Following up, no doubt, on The Free Agent’s recent rumination on bond rating services, the New York Times posted an editorial yesterday on the same subject. Unsurprisingly, it ignores the crucial role played by the SEC in giving the agencies a false varnish of objectivity, and—insert exhausted sigh—recommends as a solution, more government control, even taxpayer-financing. (Look for a future post from The FA on how the current “public good=taxpayer financing” craze will inaugurate an era of “public bads”.)
According to the unattributed column, the financial reforms under consideration by the Senate include requiring bond rating companies to register with the SEC, which they are already required to do, and enable the SEC to disqualify raters who are—prepare the vague-o-meter—“consistently wrong”. (Let’s enjoy a flight of fancy for a moment, and imagine Moody’s would-be call to Barney Frank four years ago, informing him of the downgrading of Fannie Mae’s bonds!)
As is so often the case, a simple question clarifies things—who is the customer for bond ratings? As The Free Agent said, in the 1970s, the customer became, not the would-be investor, but the bond issuers themselves. Contrary to the Times column, there is no conflict of interest, just a mistaken belief that the Big Three raters serve investors. And the biggest culprit in this illusion is the SEC, which blesses the raters, who bless the bonds, which regulators allow banks, insurance companies, and broker-investors to purchase. The proverbs are coming faster than The Free Agent can type: ‘he who pays the piper calls the tune’, ‘you get what you pay for’, ‘there’s no such thing as a free lunch’!
Coincidentally, another article in the same issue refers to the prevalence of high-fructose corn syrup in American food manufacturing without a single mention of the federal government’s custodial care of the sugar industry. (At least it acknowledges corn as “a lavishly subsidized crop”.) The mosaic of subsidies, tariffs, and import quotas date back to the early Nineteenth Century when Southern plantation owners observed that the U.S. climate wasn’t particularly suited to sugar cane cultivation, and therefore, direct and indirect subsidies from all Americans were in order.
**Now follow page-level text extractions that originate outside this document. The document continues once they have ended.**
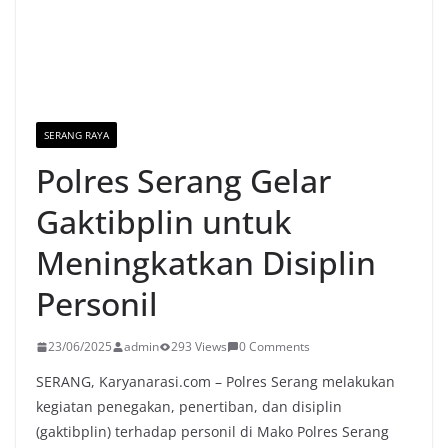
SERANG RAYA
Polres Serang Gelar
Gaktibplin untuk
Meningkatkan Disiplin
Personil
23/06/2025
admin
293 Views
0 Comments
SERANG, Karyanarasi.com – Polres Serang melakukan
kegiatan penegakan, penertiban, dan disiplin
(gaktibplin) terhadap personil di Mako Polres Serang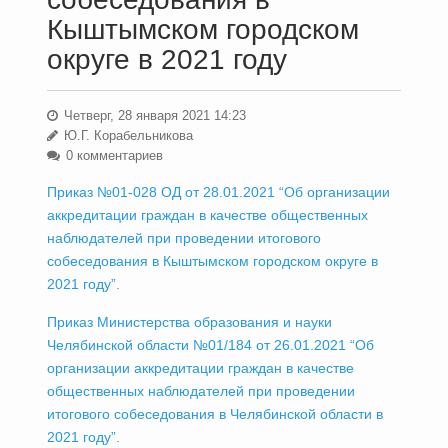
Кыштымском городском
округе в 2021 году
Четверг, 28 января 2021 14:23
Ю.Г. Корабельникова
0 комментариев
Приказ №01-028 ОД от 28.01.2021 “Об организации
аккредитации граждан в качестве общественных
наблюдателей при проведении итогового
собеседования в Кыштымском городском округе в
2021 году”.
Приказ Министерства образования и науки
Челябинской области №01/184 от 26.01.2021 “Об
организации аккредитации граждан в качестве
общественных наблюдателей при проведении
итогового собеседования в Челябинской области в
2021 году”.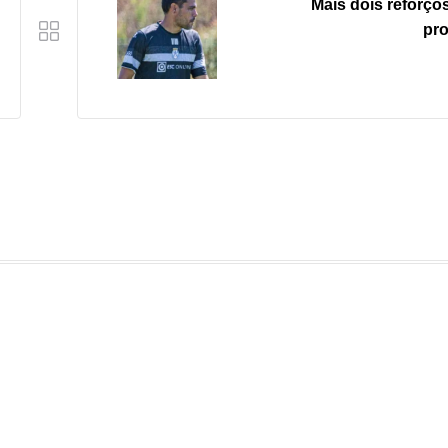
Mais dois reforço
pr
The current controls include crop assignment (the FDA allocates how much sugar in the US will come from beets and cane), import quotas, loan guarantees, and even the purchase of farmland from growers. These interventions keep unviable farms afloat (gear up for a bicentennial celebration of sugar tariffs in 2016!), drive sugar-dependent manufacturing out of the country, and force American consumers to pay twice the world average price for sugar. (In 2005, sugar cost 14¢ around the world, 28¢ in the US, and 16¢ in Canada, which is committed to a free market in sugar.) The estimated cost to American consumers for sugar protectionism ranges from $2 billion a year (Cato Institute) to $0 (American Sugar Alliance, which counts only checks cut from the US Treasury to sugar farmers). Even Ronald Regan couldn’t fight the sugar lobby. His attempt to end quotas in order to open the US market to our impoverished Caribbean neighbors ended in tears for any free marketer—same old protectionism, with a couple hundred million in guilt welfare thrown in.
Which brings us to the anti-corn syrup lobby. The Free Agent’s all in favor of consumers choosing what ingredients they like, but corporate welfare just doesn’t sweeten the deal.